Читать книгу Life of Octavia Hill as Told in Her Letters онлайн

8 страница из 121

At last the strain of anxiety became too much for Mr. Hill. He broke down physically and mentally, and became incapable of supporting his family. Under these circumstances, Dr. Southwood Smith became responsible for the care of his daughter and her children, and placed them in a little cottage at Finchley. Mrs. Hill maintained that it had been a great advantage to her daughters and herself that poverty had deprived her of the help of servants, and compelled her to do everything for the children herself; and they heartily responded to her care. Her daughter Miranda in later years wrote as follows. “It is difficult to express to those who never knew Mrs. Hill what her influence was on those who came in contact with her. On her children it left an indelible impression as deep as life itself, and as lasting. From her book ‘Notes on Education’ it will be seen how entirely she felt the spirit to be everything in education.
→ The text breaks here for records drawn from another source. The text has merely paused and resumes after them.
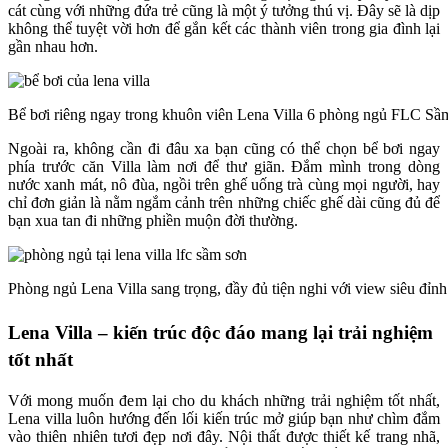
cát cùng với những đứa trẻ cũng là một ý tưởng thú vị. Đây sẽ là dịp
không thể tuyệt vời hơn để gắn kết các thành viên trong gia đình lại
gần nhau hơn.
Bể bơi riêng ngay trong khuôn viên Lena Villa 6 phòng ngủ FLC Sầ
Ngoài ra, không cần đi đâu xa bạn cũng có thể chọn bể bơi ngay
phía trước căn Villa làm nơi để thư giãn. Đắm mình trong dòng
nước xanh mát, nô đùa, ngồi trên ghế uống trà cùng mọi người, hay
chỉ đơn giản là nằm ngắm cảnh trên những chiếc ghế dài cũng đủ để
bạn xua tan đi những phiền muộn đời thường.
Phòng ngủ Lena Villa sang trọng, đầy đủ tiện nghi với view siêu đỉnh
Lena Villa – kiến trúc độc đáo mang lại trải nghiệm
tốt nhất
Với mong muốn đem lại cho du khách những trải nghiệm tốt nhất,
Lena villa luôn hướng đến lối kiến trúc mở giúp bạn như chìm đắm
vào thiên nhiên tươi đẹp nơi đây. Nội thất được thiết kế trang nhã,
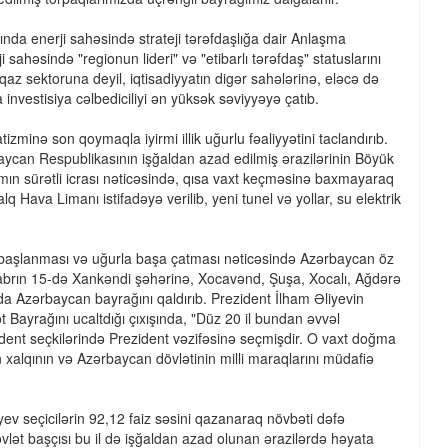
ında enerji sahəsində strateji tərəfdaşlığa dair Anlaşma
əsində "regionun lideri" və "etibarlı tərəfdaş" statuslarını
qaz sektoruna deyil, iqtisadiyyatın digər sahələrinə, eləcə də
 investisiya cəlbediciliyi ən yüksək səviyyəyə çatıb.
minə son qoymaqla iyirmi illik uğurlu fəaliyyətini taclandırıb.
ycan Respublikasının işğaldan azad edilmiş ərazilərinin Böyük
amın sürətli icrası nəticəsində, qısa vaxt keçməsinə baxmayaraq
 Hava Limanı istifadəyə verilib, yeni tunel və yollar, su elektrik
nin başlanması və uğurla başa çatması nəticəsində Azərbaycan öz
tyabrın 15-də Xankəndi şəhərinə, Xocavənd, Şuşa, Xocalı, Ağdərə
da Azərbaycan bayrağını qaldırıb. Prezident İlham Əliyevin
Bayrağını ucaltdığı çıxışında, "Düz 20 il bundan əvvəl
ent seçkilərində Prezident vəzifəsinə seçmişdir. O vaxt doğma
xalqının və Azərbaycan dövlətinin milli maraqlarını müdafiə
iyev seçicilərin 92,12 faiz səsini qazanaraq növbəti dəfə
vlət başçısı bu il də işğaldan azad olunan ərazilərdə həyata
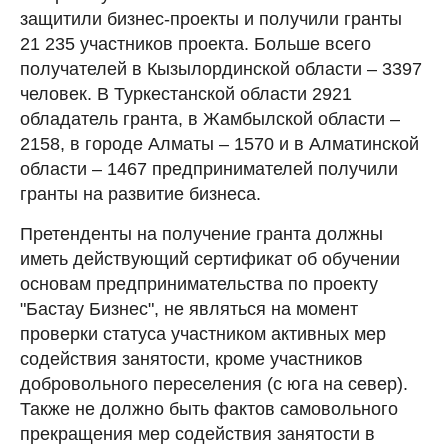
защитили бизнес-проекты и получили гранты
21 235 участников проекта. Больше всего
получателей в Кызылординской области – 3397
человек. В Туркестанской области 2921
обладатель гранта, в Жамбылской области –
2158, в городе Алматы – 1570 и в Алматинской
области – 1467 предпринимателей получили
гранты на развитие бизнеса.
Претенденты на получение гранта должны
иметь действующий сертификат об обучении
основам предпринимательства по проекту
"Бастау Бизнес", не являться на момент
проверки статуса участником активных мер
содействия занятости, кроме участников
добровольного переселения (с юга на север).
Также не должно быть фактов самовольного
прекращения мер содействия занятости в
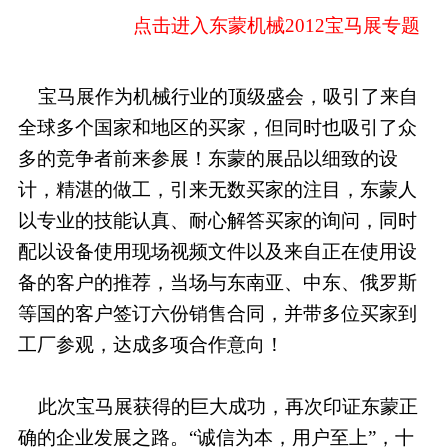
点击进入东蒙机械2012宝马展专题
宝马展作为机械行业的顶级盛会，吸引了来自
全球多个国家和地区的买家，但同时也吸引了众
多的竞争者前来参展！东蒙的展品以细致的设
计，精湛的做工，引来无数买家的注目，东蒙人
以专业的技能认真、耐心解答买家的询问，同时
配以设备使用现场视频文件以及来自正在使用设
备的客户的推荐，当场与东南亚、中东、俄罗斯
等国的客户签订六份销售合同，并带多位买家到
工厂参观，达成多项合作意向！
此次宝马展获得的巨大成功，再次印证东蒙正
确的企业发展之路。“诚信为本，用户至上”，十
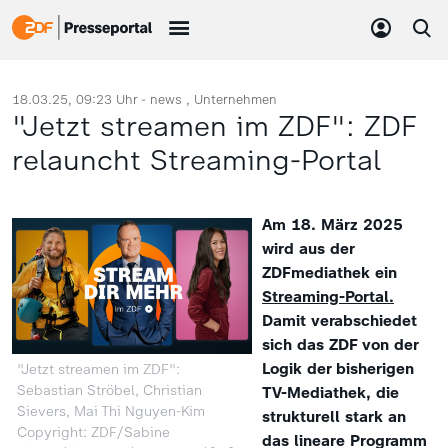
18.03.25, 09:23 Uhr -
news
Unternehmen
"Jetzt streamen im ZDF": ZDF
relauncht Streaming-Portal
Am 18. März 2025
wird aus der
ZDFmediathek ein
Streaming-Portal.
Damit verabschiedet
sich das ZDF von der
Logik der bisherigen
"Jetzt streamen im ZDF":
Sebastian Ströbel, Christian
TV-Mediathek, die
Sievers, Mai Thi Nguyen-Kim
strukturell stark an
Copyright: ZDF/Sabine
das lineare Programm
She seldom gave a distinct order or made a rule; but her children felt that she lived continually in the presence of God, and that in her there was an atmosphere of goodness, and that moral beauty was a delight to her in the same way that outward beauty is to so many people. She was ardent and yet so serene that to come into her room was like entering a haven of peace where evil and bitterness could not live. Her children also learned from early infancy, from her attitude of mind, that if a thing was right it must be done; there ceased to be any question about it, and how great a help that feeling is to timid natures or weak wills only those know who have experienced it.”